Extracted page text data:
* * * * * * *

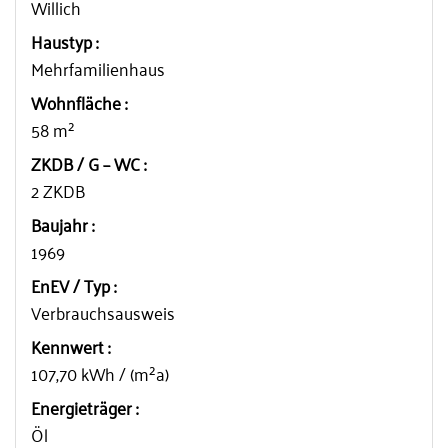
Willich
⌕
Haustyp :
Mehrfamilienhaus
Wohnfläche :
58 m²
ZKDB / G – WC :
2 ZKDB
Baujahr :
1969
EnEV / Typ :
Verbrauchsausweis
Kennwert :
107,70 kWh / (m²a)
Energieträger :
Öl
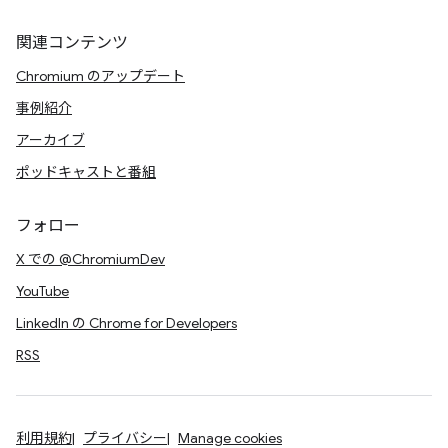
関連コンテンツ
Chromium のアップデート
事例紹介
アーカイブ
ポッドキャストと番組
フォロー
X での @ChromiumDev
YouTube
LinkedIn の Chrome for Developers
RSS
利用規約
プライバシー
Manage cookies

* * * * * * *

Output every entry above exactly as written, but omit the pictures.

Willich
⌕
Haustyp :
Mehrfamilienhaus
Wohnfläche :
58 m²
ZKDB / G – WC :
2 ZKDB
Baujahr :
1969
EnEV / Typ :
Verbrauchsausweis
Kennwert :
107,70 kWh / (m²a)
Energieträger :
Öl
関連コンテンツ
Chromium のアップデート
事例紹介
アーカイブ
ポッドキャストと番組
フォロー
X での @ChromiumDev
YouTube
LinkedIn の Chrome for Developers
RSS
利用規約
プライバシー
Manage cookies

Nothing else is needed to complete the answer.